▽
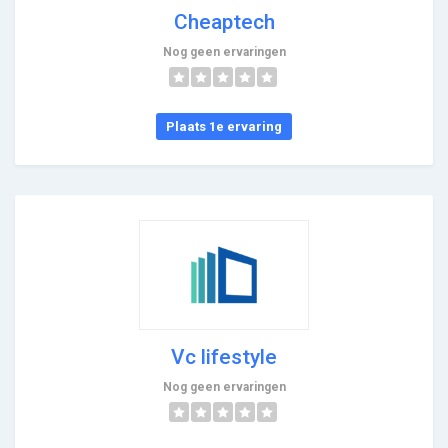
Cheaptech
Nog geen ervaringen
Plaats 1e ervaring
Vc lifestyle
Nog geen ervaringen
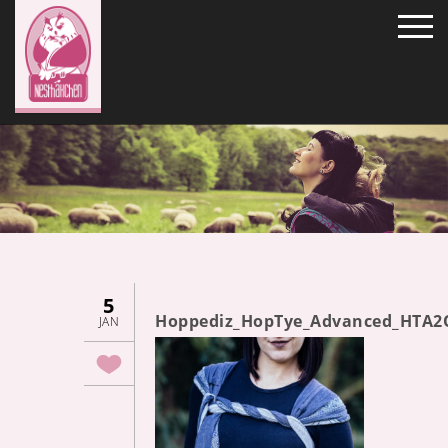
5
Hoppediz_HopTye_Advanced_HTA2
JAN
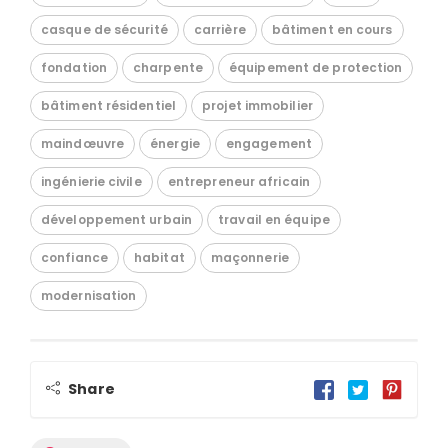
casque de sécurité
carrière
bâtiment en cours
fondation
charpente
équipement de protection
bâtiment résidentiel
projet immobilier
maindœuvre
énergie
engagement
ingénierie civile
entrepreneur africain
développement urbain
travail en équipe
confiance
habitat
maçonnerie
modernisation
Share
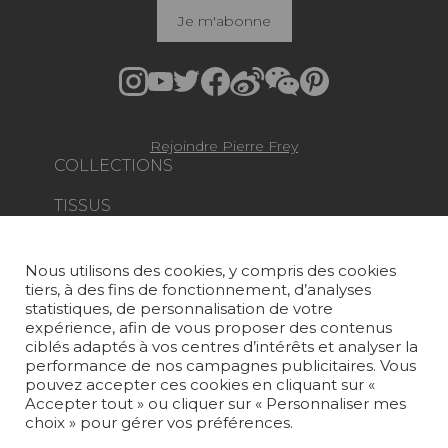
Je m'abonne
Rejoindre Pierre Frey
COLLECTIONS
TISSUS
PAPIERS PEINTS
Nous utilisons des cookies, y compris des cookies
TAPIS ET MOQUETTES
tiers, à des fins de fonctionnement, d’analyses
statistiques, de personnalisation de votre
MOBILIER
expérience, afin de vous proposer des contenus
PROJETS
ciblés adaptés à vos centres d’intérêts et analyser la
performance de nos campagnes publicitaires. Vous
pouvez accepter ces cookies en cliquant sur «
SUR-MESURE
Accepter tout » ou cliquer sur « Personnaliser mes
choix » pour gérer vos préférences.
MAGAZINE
△
▽
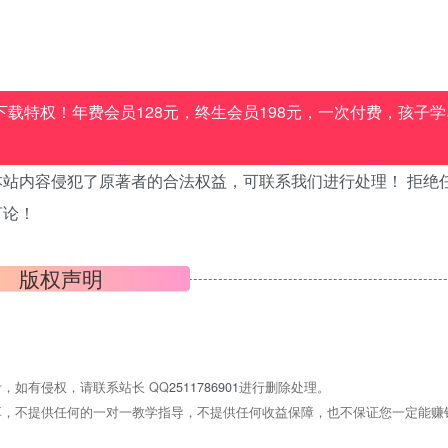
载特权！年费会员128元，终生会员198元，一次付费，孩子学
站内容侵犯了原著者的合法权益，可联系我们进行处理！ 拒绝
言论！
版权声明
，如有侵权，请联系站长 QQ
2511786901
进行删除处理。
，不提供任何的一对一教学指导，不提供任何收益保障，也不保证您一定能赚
△
What belongs in the answer is each line of the data that has the word "bâtiment".

bâtiment en cours
bâtiment résidentiel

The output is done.